Notice: The reproducibility variables underlying each score are classified using an automated LLM-based pipeline, validated against a manually labeled dataset. LLM-based classification introduces uncertainty and potential bias; scores should be interpreted as estimates. Full accuracy metrics and methodology are described in [1].

Aequa: Fair Model Rewards in Collaborative Learning via Slimmable Networks

Authors: Nurbek Tastan, Samuel Horváth, Karthik Nandakumar

ICML 2025 | Venue PDF | LLM Run Details

Reproducibility Variable Result LLM Response
Research Type Experimental We theoretically study the convergence of our proposed approach and empirically validate it using extensive experiments on different datasets and architectures. We also extend our approach to enable training-time model reward allocation.
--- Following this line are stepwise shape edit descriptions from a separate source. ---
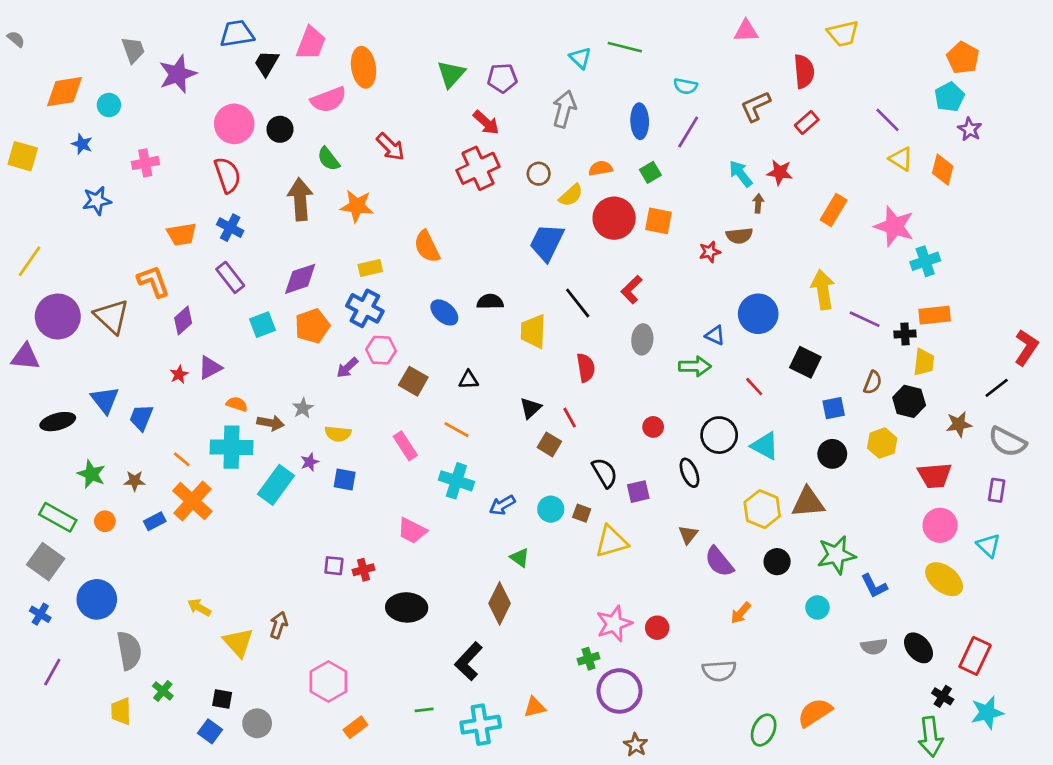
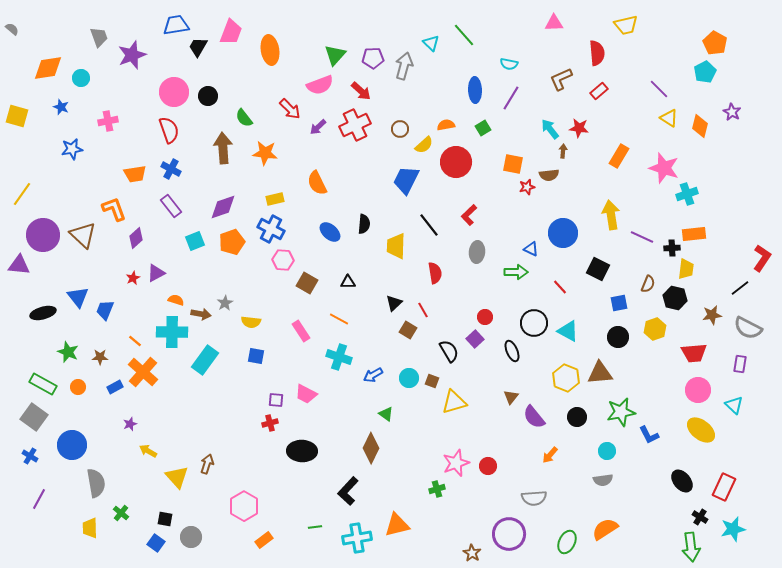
green line: (625, 47) -> (464, 35), turned 35
pink semicircle: (328, 100) -> (320, 85), moved
gray arrow: (564, 109) -> (404, 66), moved
purple star: (970, 129) -> (732, 112), moved
orange square: (659, 221) -> (513, 164), moved
black semicircle: (490, 302) -> (364, 224), turned 96
purple arrow: (347, 368) -> (318, 127), moved
purple star: (310, 462) -> (130, 424), moved
purple square: (638, 492) -> (475, 339), moved, turned -30
purple square: (334, 566) -> (276, 400), moved
gray semicircle: (874, 647) -> (603, 480), moved
purple circle: (619, 691) -> (509, 534), moved
orange triangle: (535, 707) -> (397, 525), size x1.5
The code can be found at https://github.com/tnurbek/aequa.
Researcher Affiliation Academia 1Mohamed bin Zayed University of Artificial Intelligence (MBZUAI), Abu Dhabi, UAE 2Michigan State University (MSU), Michigan, USA. Correspondence to: Nurbek Tastan <EMAIL>.
Pseudocode Yes Algorithm 1 Aequa: Federated optimization Algorithm 2 Aequa (with training-time model rewards)
Open Source Code Yes The code can be found at https://github.com/tnurbek/aequa.
Open Datasets Yes We use the following datasets to carry out our experiments (following (Li et al., 2020)): MNIST (Le Cun, 1998), Fashion-MNIST (FMNIST) (Xiao et al., 2017), SVHN (Netzer et al., 2011), CIFAR-10 & CIFAR-100 (Krizhevsky et al., 2009), Stanford Sentiment Treebank (SST) (Socher et al., 2013), and the federated handwriting dataset FEMNIST (Caldas et al., 2019).
Dataset Splits Yes The other datasets are partitioned using the following strategies: (i) homogeneous, where each participant gets an equal number of data points per class; (ii) heterogeneous, where each client gets a varying number of data points per class based on a Dirichlet(α) distribution (concentration parameter α reflects the degree of non-i.i.d. characteristics within the dataset); (iii) quantity skew allocates κ proportion of total data points to each of the m selected participants and the remaining N m participants split the remaining data equally; (iv) label skew, denoted by #C = m, creates a label imbalance by sampling m classes for each client and then randomly distributing samples from class m among selected participants.
Hardware Specification Yes All experiments were carried out on NVIDIA A100-SXM4-40GB GPUs, with each run utilizing a single GPU.
Software Dependencies No The paper mentions "SGD with momentum" and "learning rate scheduler" as part of the implementation details, but does not specify software dependencies like specific library names with version numbers (e.g., PyTorch 1.9, TensorFlow 2.x).
Experiment Setup Yes We use cross-entropy loss for all image and language classification tasks and maintain consistent training hyperparameters across all experiments. The optimizer of choice is SGD with momentum, with a default initial learning rate of 0.01. A learning rate scheduler is applied, reducing the learning rate by a factor of 0.1 at rounds 50 and 75, when the total number of communication rounds is set to 100. The total number of communications is set as follows: CIFAR-10, CIFAR-100, and SST: T = 100, MNIST, FMNIST, and SVHN: T = 50. In each round, clients perform one local epoch of training. The batch size is fixed at 128 across all experiments.